ADELAIDE, March 9 - The Shadow Minister for Early Childhood Education and Development and Shadow Minister for TAFE and Vocational Education said that while she loved her job and loved representing the people of her Adelaide electorate, ultimately the decision to quit was for "one simple reason".

"Whilst my son could travel with me as a baby, during the next term of parliament he will start school and needs to stay in Adelaide," she said in a letter to voters.

"The simple truth is that I just cannot bear the thought of spending at least 20 weeks of every year in Canberra away from him and the rest of my family.

"When I think about having to regularly miss things like his first day at school, his presentations at school assembly, a first sporting match or even just being there for him when he is sick and wants his mum, I know that it would make me absolutely miserable."

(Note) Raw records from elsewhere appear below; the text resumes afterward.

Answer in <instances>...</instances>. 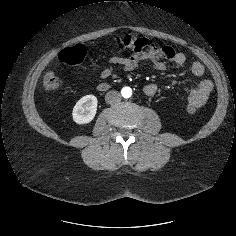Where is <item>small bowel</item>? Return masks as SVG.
Segmentation results:
<instances>
[{"label":"small bowel","instance_id":"small-bowel-1","mask_svg":"<svg viewBox=\"0 0 236 236\" xmlns=\"http://www.w3.org/2000/svg\"><path fill=\"white\" fill-rule=\"evenodd\" d=\"M164 59L179 66L186 63V56L184 53L176 51L172 46H164L160 49L155 48L149 52L132 53L128 57H111L109 59V66L99 71V77L105 79L118 71H134L147 60L151 62L152 67L155 70L164 71L166 69ZM190 70L191 73L197 78H201L205 73V68L199 61L191 62ZM212 91L213 82L209 79H201L197 86L189 93L188 107L191 106L195 110L200 108L207 102ZM156 92V84L148 83L144 86V93L147 96H154Z\"/></svg>","mask_w":236,"mask_h":236}]
</instances>
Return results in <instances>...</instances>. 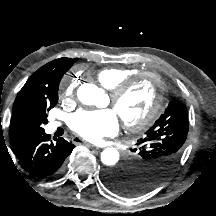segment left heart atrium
<instances>
[{
  "label": "left heart atrium",
  "mask_w": 216,
  "mask_h": 216,
  "mask_svg": "<svg viewBox=\"0 0 216 216\" xmlns=\"http://www.w3.org/2000/svg\"><path fill=\"white\" fill-rule=\"evenodd\" d=\"M70 128L89 141H98L117 133L119 120L112 109L81 110L69 119Z\"/></svg>",
  "instance_id": "1"
}]
</instances>
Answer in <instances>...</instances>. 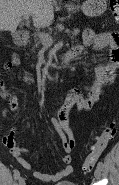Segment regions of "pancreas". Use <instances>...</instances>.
Returning a JSON list of instances; mask_svg holds the SVG:
<instances>
[{"label":"pancreas","instance_id":"cf45deb5","mask_svg":"<svg viewBox=\"0 0 119 185\" xmlns=\"http://www.w3.org/2000/svg\"><path fill=\"white\" fill-rule=\"evenodd\" d=\"M78 33H79L78 29L74 30V32H73L74 35H77ZM47 35H49V34H47ZM33 37H34V43H35L34 47H38L42 43L41 38H40L39 34H36Z\"/></svg>","mask_w":119,"mask_h":185}]
</instances>
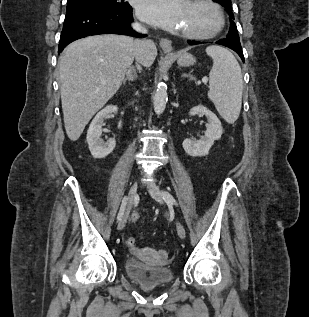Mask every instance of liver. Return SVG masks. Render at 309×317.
I'll list each match as a JSON object with an SVG mask.
<instances>
[{"label": "liver", "instance_id": "6515ba94", "mask_svg": "<svg viewBox=\"0 0 309 317\" xmlns=\"http://www.w3.org/2000/svg\"><path fill=\"white\" fill-rule=\"evenodd\" d=\"M140 63L150 67L155 44L144 40ZM135 57L134 41L122 35H96L69 44L59 59V81L66 133L71 141L118 91Z\"/></svg>", "mask_w": 309, "mask_h": 317}]
</instances>
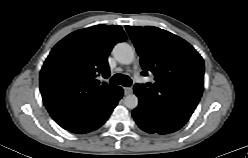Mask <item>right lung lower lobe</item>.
Listing matches in <instances>:
<instances>
[{
	"instance_id": "1",
	"label": "right lung lower lobe",
	"mask_w": 248,
	"mask_h": 158,
	"mask_svg": "<svg viewBox=\"0 0 248 158\" xmlns=\"http://www.w3.org/2000/svg\"><path fill=\"white\" fill-rule=\"evenodd\" d=\"M123 90L116 87L104 100L90 111L69 119L56 121L62 128L72 133H87L101 127L118 101L122 98Z\"/></svg>"
}]
</instances>
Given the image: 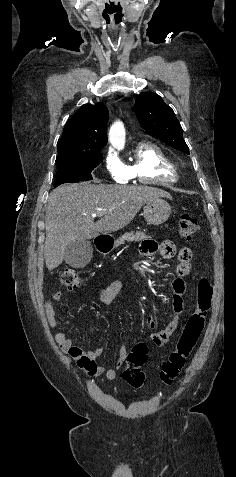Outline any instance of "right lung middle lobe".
I'll use <instances>...</instances> for the list:
<instances>
[{"label":"right lung middle lobe","instance_id":"obj_1","mask_svg":"<svg viewBox=\"0 0 236 477\" xmlns=\"http://www.w3.org/2000/svg\"><path fill=\"white\" fill-rule=\"evenodd\" d=\"M101 161L102 155L100 154V150L56 161L58 170L55 176L54 187L63 183L92 180L91 171L98 166Z\"/></svg>","mask_w":236,"mask_h":477}]
</instances>
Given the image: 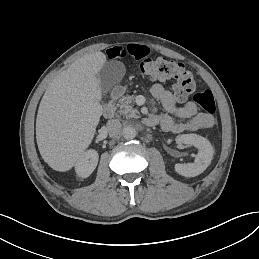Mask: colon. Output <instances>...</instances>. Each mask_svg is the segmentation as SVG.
<instances>
[{"label": "colon", "mask_w": 259, "mask_h": 259, "mask_svg": "<svg viewBox=\"0 0 259 259\" xmlns=\"http://www.w3.org/2000/svg\"><path fill=\"white\" fill-rule=\"evenodd\" d=\"M141 71L155 80L173 81L175 95L180 100L188 97L196 87L193 75L183 64L163 57L145 60L141 63ZM193 100L206 113L215 112L216 104L211 91H199L194 95Z\"/></svg>", "instance_id": "1"}]
</instances>
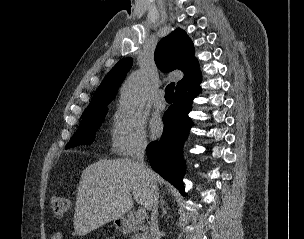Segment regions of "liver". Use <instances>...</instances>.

But Ellis, 39, has no plans to force a by-election in Adelaide, which she holds with a margin of about 4.6 per cent, although she will step down as Labor's spokeswoman for Early Childhood Education and Development.

Opposition Leader Bill Shorten is weighing up whether to undertake a broader reshuffle or make a simple replacement.

He has described Ellis as a "trusted adviser and a true friend".

"We know how hard she works and we admire her strengths as a policy thinker, as a campaigner and as a trailblazer," he said in a statement.

"But we also know Kate wants the chance to spend precious time with her son, Sam. We respect her decision."

Federal Education Minister Simon Birmingham also wished the Labor frontbencher all the best.

"We don't always agree but I respect your commitment and advocacy ... and your love of family," Senator Birmingham said in a tweet.

South Australian Greens Senator Sarah Hanson-Young said her party would target the seat of Adelaide at the next election.

"The race is on in Adelaide and we will be pulling out all the stops to turn Adelaide Green at the next election," she said.

"The people of Adelaide deserve a strong progressive voice in Canberra. They need someone who will stand up for job security, housing affordability, equality and the environment."

There's sure to be strong interest in Labor circles to replace Ellis, with lawyer Jo Chapley, who made a bid for the South Australian parliament in 2014, among possible candidates.

Victorian MP Clare O'Neil is considered a strong chance of entering the shadow cabinet.